The digital energy network is revolutionizing the utilities industry. New business models are emerging to meet the changing demands of the energy market. We can divide these business models into four groups that we’ll discuss in more detail below.
Consumers today are more invested in where their energy comes from. They want affordable power generation that sustains the environment, so it’s not surprising that the consumption of renewable energy is rising. According to Enerdata, since 2003, renewable energy consumption has increased throughout most regions in the world since 2003.
Since fossil fuels are becoming scarcer, this trend will continue. Established energy producers will need to diversify their products to include renewables and provide equipment for consumers to generate their own energy.
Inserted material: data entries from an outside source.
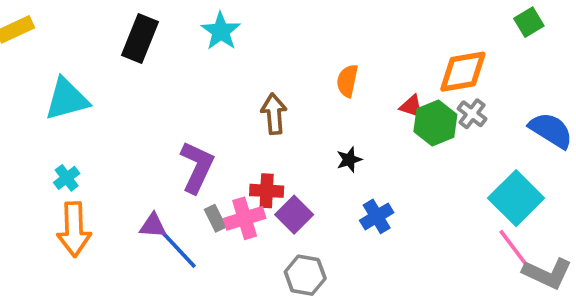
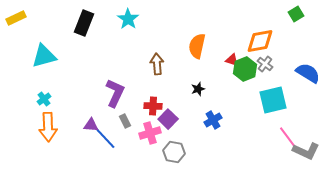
orange semicircle: (347, 81) -> (197, 46), size x1.4
cyan square: (516, 198) -> (273, 100), moved, turned 32
pink cross: (245, 218) -> (150, 133), moved

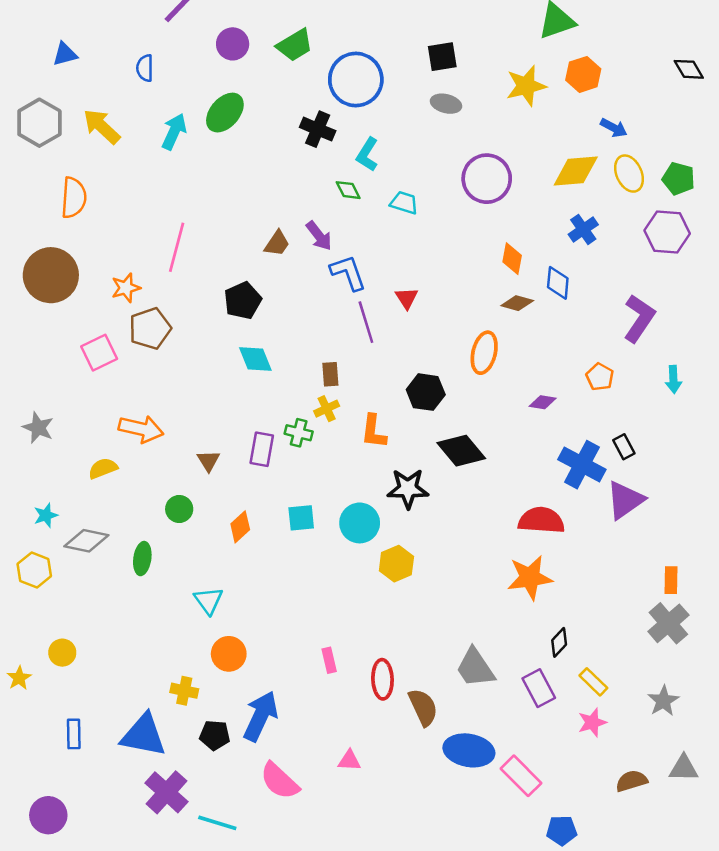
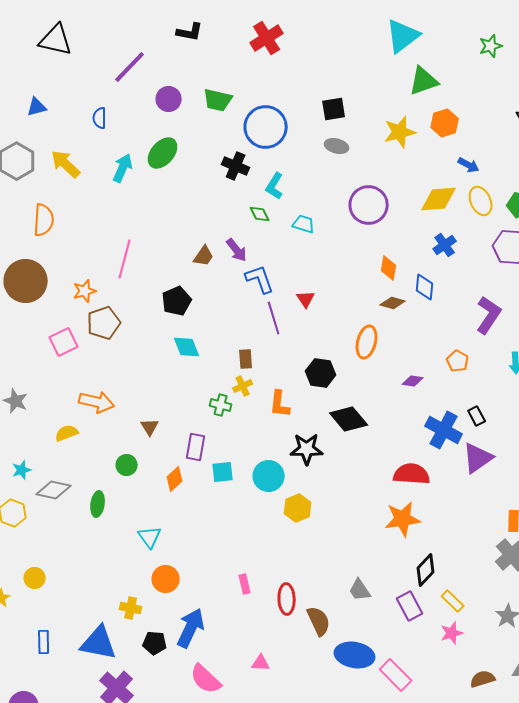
green trapezoid: (295, 45) -> (218, 100), turned 44
purple rectangle: (262, 449) -> (196, 447), moved
black diamond: (559, 642) -> (426, 570), size x1.4
gray trapezoid: (475, 668) -> (360, 590), size x0.7

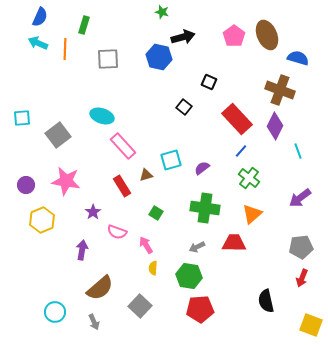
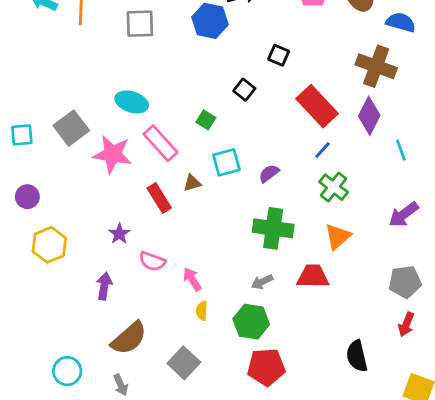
cyan square: (22, 118) -> (22, 135), moved
pink star: (66, 181) -> (112, 154), moved
green square: (156, 213) -> (206, 120), moved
And that means there will be a growing number of prosumers, consumers who generate their own power with wind turbines and solar panels. But what happens when they generate more power than they consume? Simple: They can sell it back to the energy producers. Prosumers will likely become an important part of the utilities industry.
Advanced power storage facilities
The smart grid is an integral part of the digital energy network. It’s dubbed “smart” because it records and analyzes data to track and control the flow of energy, and balances the input and output of power according to demand. Most important, it stores excess energy for later use.
To do this, it makes use of advanced power storage facilities that can stockpile huge amounts of energy. Some of these facilities are former power plants, while others are new construction. They’re equipped with advanced systems that connect to the smart grid, which allows them to balance energy loads, shift demand, and increase reliability.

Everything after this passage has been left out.